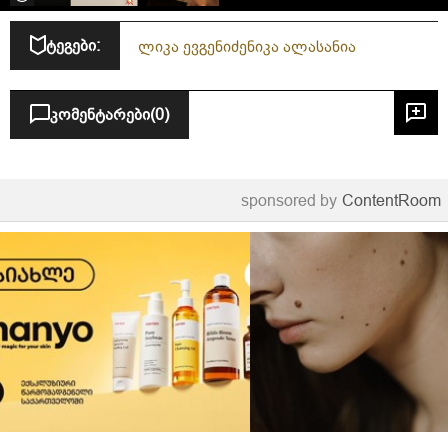
ტეგები:
ლიკა ევგენიძე
ნიკა ალასანია
კომენტარები
(0)
sponsored by
ContentRoom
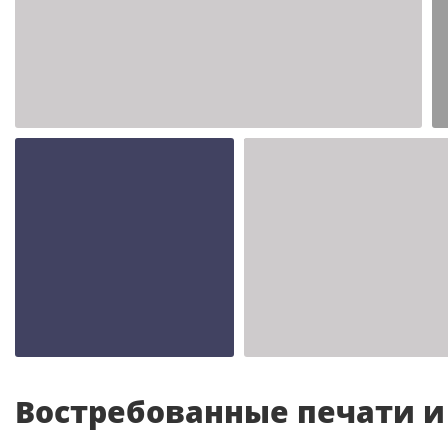
Шаблон №2347
иностранные
Шаблон №2343
Шаблон №2342
иностранные
иностранные
Востребованные печати 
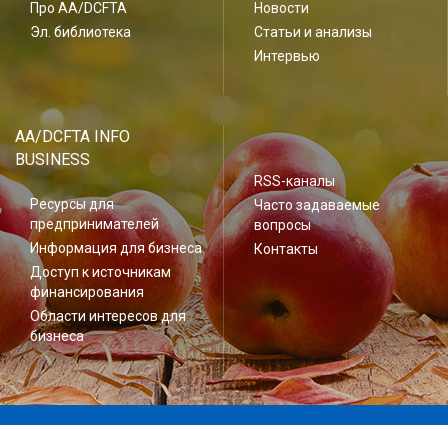
Про AA/DCFTA
Новости
Эл. библиотека
Статьи и анализы
Интервью
AA/DCFTA INFO
BUSINESS
RSS-каналы
Ресурсы для
Часто задаваемые
предпринимателей
вопросы
Информация для бизнеса
Контакты
Доступ к источникам
финансирования
Области интересов для
бизнеса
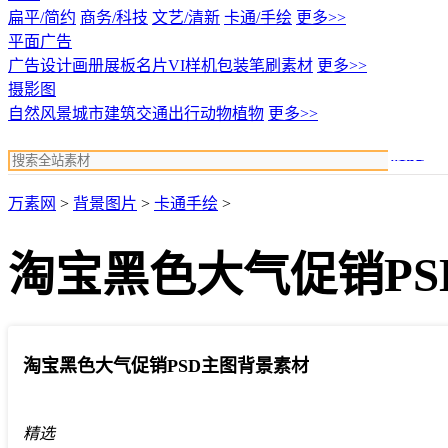
扁平/简约
商务/科技
文艺/清新
卡通/手绘
更多>>
平面广告
广告设计
画册展板名片
VI样机包装
笔刷素材
更多>>
摄影图
自然风景
城市建筑
交通出行
动物植物
更多>>
搜索
万素网
>
背景图片
>
卡通手绘
>
淘宝黑色大气促销PS
淘宝黑色大气促销PSD主图背景素材
精选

···

EXERCISE REQUIREMENTS >> Search the listing for "Шаблон" and show every line where it occurs.

SOLUTION >>
Шаблон №2347
Шаблон №2343
Шаблон №2342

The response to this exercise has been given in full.